Allow using a custom Process class
ShakedDovrat opened this issue · comments
Thank you for creating this great package.
I would like to create a pipeline where some of the stages use PyTorch (with GPU usage). PyTorch cannot access the GPU from inside a multiprocessing.Process
subprocess. For that reason PyTorch includes a torch.multiprocessing.Process
class which has the same API as multiprocessing.Process
.
I would like the ability to use a custom Process
class instead of the default multiprocessing.Process
, so I can use PyTorch in the pipeline. Without it I'm afraid pypeln is unusable to me.
For instance, add an optional process_class
arguement to map
(and other functions) with a default value multiprocessing.Process
.
Alternatively, maybe there's a walkaround for what I need that I'm unaware of. In that case, please let me know.

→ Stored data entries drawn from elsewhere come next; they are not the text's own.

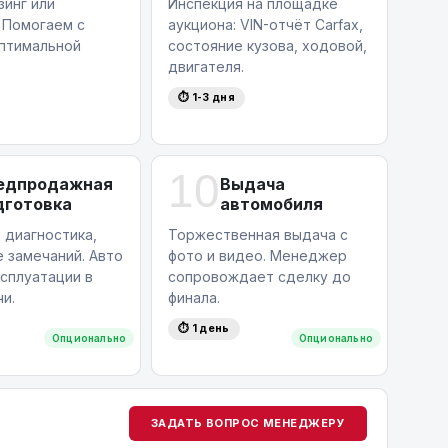
зинг или
Инспекция на площадке
 Помогаем с
аукциона: VIN-отчёт Carfax,
птимальной
состояние кузова, ходовой,
двигателя.
⏱ 1-3 дня
10
едпродажная
Выдача
дготовка
автомобиля
 диагностика,
Торжественная выдача с
 замечаний. Авто
фото и видео. Менеджер
ксплуатации в
сопровождает сделку до
и.
финала.
⏱ 1 день
Опционально
Опционально
ЗАДАТЬ ВОПРОС МЕНЕДЖЕРУ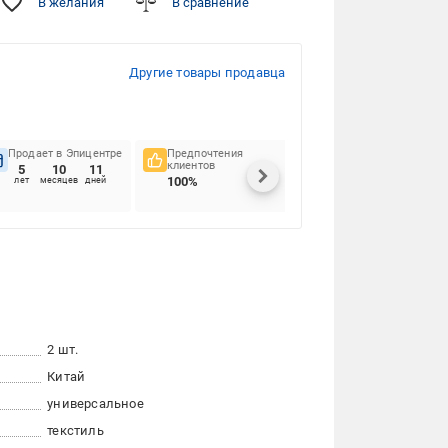
В желания
В сравнение
Другие товары продавца
Продает в Эпицентре
Предпочтения
Своевременность
клиентов
доставок
5
10
11
100%
99.36%
лет
месяцев
дней
2 шт.
Китай
универсальное
текстиль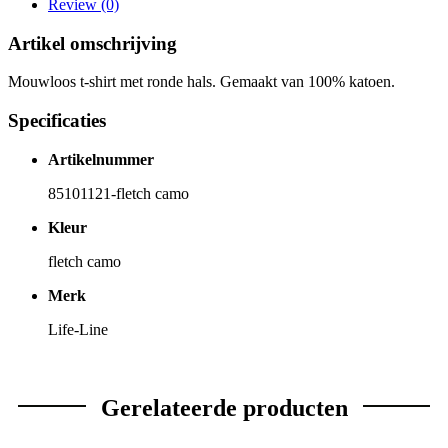
Review (0)
Artikel omschrijving
Mouwloos t-shirt met ronde hals. Gemaakt van 100% katoen.
Specificaties
Artikelnummer
85101121-fletch camo
Kleur
fletch camo
Merk
Life-Line
Gerelateerde producten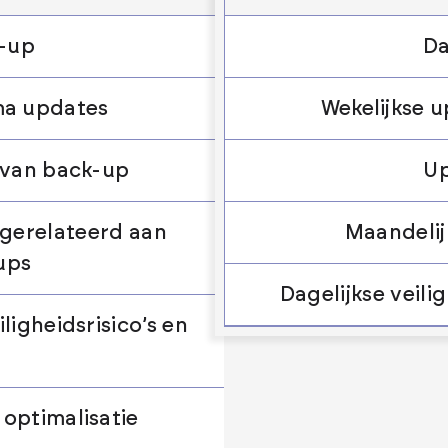
k-up
Da
ma updates
Wekelijkse 
 van back-up
Up
gerelateerd aan
Maandelij
ups
Dagelijkse veil
igheidsrisico’s en
optimalisatie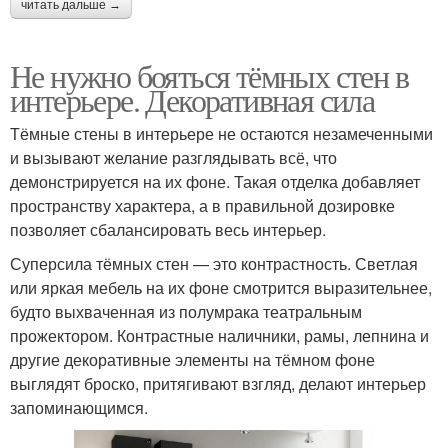
читать дальше →
Не нужно бояться тёмных стен в
интерьере. Декоративная сила
Тёмные стены в интерьере не остаются незамеченными
и вызывают желание разглядывать всё, что
демонстрируется на их фоне. Такая отделка добавляет
пространству характера, а в правильной дозировке
позволяет сбалансировать весь интерьер.
Суперсила тёмных стен — это контрастность. Светлая
или яркая мебель на их фоне смотрится выразительнее,
будто выхваченная из полумрака театральным
прожектором. Контрастные наличники, рамы, лепнина и
другие декоративные элементы на тёмном фоне
выглядят броско, притягивают взгляд, делают интерьер
запоминающимся.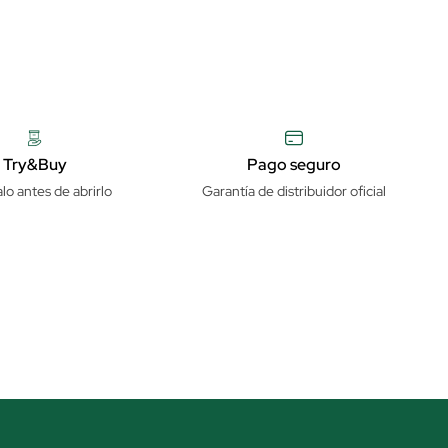
Try&Buy
Pago seguro
lo antes de abrirlo
Garantía de distribuidor oficial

Hey @ShakedDovrat! I do believe we can expose a config option to let users specify which Process
class they wants to use. Currently there is a use_threads
flag which changes a multiprocessing.Process
to a multithreading.Thread
since they follow the same API, maybe if we add a worker_class
option we could make it more general. I see two ways of doing this:
1. Add the option to all API functions
The workers are initialized here:
pypeln/pypeln/process/worker.py
Line 224 in f4160d0
They this is called by the
start
method here: pypeln/pypeln/process/worker.py
Line 131 in f4160d0
To get the information you need to add the
worker_class
field here: pypeln/pypeln/process/worker.py
Lines 54 to 66 in f4160d0
and here:
pypeln/pypeln/process/stage.py
Lines 15 to 24 in f4160d0
After that you have add this to all public functions that want to use this.
2. Add a context manager
This simplifies a lot of stuff since during start_workers
you would just have to check that a global variable is set or not and use it. The API could look like this:
with pl.process.config(worker_class=torch.multiprocessing.Process):
# run your pipeline here
Option 2 sounds way easier to implement but sets all workers to the same class (which I think is probably what you want 99% of the time), the other method is more general but requires the user to specify the class per stage which can be tedious.
Thank you @cgarciae! I will look into it.
BTW: you might want to check https://github.com/pytorch/data